» **Work instruction**: Show every line below where "leur" can be found.

[Exercise materials — start]

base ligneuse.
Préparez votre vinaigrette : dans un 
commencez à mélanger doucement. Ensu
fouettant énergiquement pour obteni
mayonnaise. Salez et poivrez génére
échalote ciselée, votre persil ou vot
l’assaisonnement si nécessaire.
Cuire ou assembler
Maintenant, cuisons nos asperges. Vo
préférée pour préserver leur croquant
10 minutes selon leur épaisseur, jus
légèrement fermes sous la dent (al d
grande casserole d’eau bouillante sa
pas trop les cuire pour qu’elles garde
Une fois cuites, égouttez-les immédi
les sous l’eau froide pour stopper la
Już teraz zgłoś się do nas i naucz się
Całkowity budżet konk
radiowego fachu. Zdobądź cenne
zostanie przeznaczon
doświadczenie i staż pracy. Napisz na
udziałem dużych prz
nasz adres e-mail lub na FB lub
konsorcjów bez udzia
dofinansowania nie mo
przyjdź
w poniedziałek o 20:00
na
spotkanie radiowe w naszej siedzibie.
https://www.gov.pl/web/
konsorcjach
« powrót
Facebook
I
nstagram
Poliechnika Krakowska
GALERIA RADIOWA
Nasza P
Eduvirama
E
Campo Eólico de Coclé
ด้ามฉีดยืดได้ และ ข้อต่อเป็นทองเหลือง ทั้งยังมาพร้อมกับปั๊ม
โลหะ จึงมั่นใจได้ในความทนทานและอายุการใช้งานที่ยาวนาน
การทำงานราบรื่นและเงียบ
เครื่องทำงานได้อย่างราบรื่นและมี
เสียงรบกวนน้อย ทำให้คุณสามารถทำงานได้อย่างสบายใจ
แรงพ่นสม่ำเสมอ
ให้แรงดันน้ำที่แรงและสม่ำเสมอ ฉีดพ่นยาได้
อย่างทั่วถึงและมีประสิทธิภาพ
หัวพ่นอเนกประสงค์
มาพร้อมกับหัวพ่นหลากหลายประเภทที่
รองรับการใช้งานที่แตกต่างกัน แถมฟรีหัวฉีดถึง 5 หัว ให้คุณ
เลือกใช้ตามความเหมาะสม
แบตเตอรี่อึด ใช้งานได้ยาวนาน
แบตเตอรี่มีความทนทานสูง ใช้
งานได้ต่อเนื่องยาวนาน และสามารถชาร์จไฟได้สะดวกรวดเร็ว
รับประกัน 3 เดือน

[Exercise materials — finish]

» **Final answer**:
préférée pour préserver leur croquant
10 minutes selon leur épaisseur, jus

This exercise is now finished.